Kobo not so much, but here’s the thing: when I go to the Kobo store as a UK resident I see the whole store. When I sign out and view as a Gambian resident literally millions of ebooks disappear, because some damn fool in a plush publishers’ office in London or New York is following a rule laid down in the last century to serve print interests long before the idea of an ebook existed.

Alongside this we need – we desperately need – more digital platforms that do not originate in the West to serve western interests, and that are not, thinking the Storytel saga here, beholden to the stock market.

If these problems could be solved, the global digital book market would become a meaningful entity and that in turn would allow and encourage publishers and authors in the developing world to digitise more.

Just maybe the IPA could bring the digital distributors to their senses, and maybe too knock sense into the empty heads of the territorial rights departments at the mainstream publishers.

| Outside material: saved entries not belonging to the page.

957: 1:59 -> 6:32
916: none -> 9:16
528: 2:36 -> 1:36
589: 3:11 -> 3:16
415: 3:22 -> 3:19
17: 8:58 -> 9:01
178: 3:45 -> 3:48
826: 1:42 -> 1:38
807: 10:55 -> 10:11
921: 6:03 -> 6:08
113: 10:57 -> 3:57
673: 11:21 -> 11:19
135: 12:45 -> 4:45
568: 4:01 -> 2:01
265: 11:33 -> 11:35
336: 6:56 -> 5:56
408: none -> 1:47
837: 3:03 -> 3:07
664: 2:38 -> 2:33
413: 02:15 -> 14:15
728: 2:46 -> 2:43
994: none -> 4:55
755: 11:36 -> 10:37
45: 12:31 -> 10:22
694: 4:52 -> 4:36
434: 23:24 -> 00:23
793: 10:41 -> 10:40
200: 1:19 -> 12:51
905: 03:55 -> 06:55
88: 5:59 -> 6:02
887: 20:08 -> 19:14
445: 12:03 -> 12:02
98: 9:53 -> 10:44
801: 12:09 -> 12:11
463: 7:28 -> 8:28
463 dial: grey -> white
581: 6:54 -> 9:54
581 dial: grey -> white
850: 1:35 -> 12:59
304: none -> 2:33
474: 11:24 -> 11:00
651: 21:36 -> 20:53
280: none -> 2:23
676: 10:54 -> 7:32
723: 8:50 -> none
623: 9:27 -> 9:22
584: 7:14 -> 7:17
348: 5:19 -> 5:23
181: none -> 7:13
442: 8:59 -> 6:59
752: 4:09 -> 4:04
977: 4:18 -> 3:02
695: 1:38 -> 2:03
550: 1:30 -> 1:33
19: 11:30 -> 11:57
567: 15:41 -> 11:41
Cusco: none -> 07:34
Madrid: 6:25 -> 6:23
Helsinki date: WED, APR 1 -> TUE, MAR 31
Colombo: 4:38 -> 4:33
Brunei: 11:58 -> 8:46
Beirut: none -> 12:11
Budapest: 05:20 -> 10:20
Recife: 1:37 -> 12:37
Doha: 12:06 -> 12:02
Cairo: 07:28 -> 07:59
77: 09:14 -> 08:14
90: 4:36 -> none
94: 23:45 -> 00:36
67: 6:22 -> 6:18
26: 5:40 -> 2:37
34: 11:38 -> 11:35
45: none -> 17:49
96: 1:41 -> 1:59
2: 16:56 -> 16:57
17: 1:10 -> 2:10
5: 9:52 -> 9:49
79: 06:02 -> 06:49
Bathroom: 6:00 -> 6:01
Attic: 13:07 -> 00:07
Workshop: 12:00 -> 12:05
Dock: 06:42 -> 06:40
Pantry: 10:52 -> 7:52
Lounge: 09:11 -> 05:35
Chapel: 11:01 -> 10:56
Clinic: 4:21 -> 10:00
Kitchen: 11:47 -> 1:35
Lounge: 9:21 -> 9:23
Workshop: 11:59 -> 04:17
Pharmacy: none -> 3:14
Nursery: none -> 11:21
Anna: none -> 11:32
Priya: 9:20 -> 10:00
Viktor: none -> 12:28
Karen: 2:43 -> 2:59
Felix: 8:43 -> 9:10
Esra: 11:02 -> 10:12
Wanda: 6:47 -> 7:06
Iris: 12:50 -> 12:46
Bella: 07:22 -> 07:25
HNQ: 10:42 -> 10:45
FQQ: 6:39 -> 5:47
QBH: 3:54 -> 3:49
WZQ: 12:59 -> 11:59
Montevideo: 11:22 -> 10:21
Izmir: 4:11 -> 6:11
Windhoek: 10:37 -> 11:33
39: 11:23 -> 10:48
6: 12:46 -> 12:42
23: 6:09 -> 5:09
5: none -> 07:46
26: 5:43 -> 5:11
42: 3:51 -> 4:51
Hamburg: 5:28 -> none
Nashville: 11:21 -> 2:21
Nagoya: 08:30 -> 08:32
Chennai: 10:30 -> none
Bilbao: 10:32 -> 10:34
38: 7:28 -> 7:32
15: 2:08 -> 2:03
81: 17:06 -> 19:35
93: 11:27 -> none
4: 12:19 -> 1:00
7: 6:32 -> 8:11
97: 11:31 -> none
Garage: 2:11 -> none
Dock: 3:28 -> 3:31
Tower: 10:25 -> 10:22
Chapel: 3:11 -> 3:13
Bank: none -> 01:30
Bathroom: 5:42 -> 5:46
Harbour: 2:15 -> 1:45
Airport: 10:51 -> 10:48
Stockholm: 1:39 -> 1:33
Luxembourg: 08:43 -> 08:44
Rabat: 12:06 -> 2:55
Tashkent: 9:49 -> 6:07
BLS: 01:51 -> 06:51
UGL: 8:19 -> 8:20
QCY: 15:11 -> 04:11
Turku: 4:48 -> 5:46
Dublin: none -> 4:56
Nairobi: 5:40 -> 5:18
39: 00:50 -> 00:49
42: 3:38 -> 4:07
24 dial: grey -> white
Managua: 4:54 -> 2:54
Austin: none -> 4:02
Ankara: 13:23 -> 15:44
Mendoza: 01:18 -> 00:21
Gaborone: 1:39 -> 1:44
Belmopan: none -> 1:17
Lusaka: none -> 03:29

But for a truly global digital books distribution operation to serve the world, that isn’t geared to and beholden to western interests… That would take the vision of the UAE’s book-loving royal families and the combined resources and influence of Sharjah, Abu Dhabi and Dubai to make happen.

As I’ve often said here at TNPS, Bodour Al Qasimi as IPA Vice-President and now President has single-handedly changed the global publishing dynamic.

That tenure ends as this year closes, and the IPA presidential baton passes to Karine Pansa, who will of course do a marvellous job, but will have her own priorities and her own flag to fly.

Bodour will of course have her own plans for what comes next as she steps down from the IPA’s number one spot, but we can safely state her crusade for inclusive global publishing will continue, and that she will continue to tout the value of digital embrace to make that happen.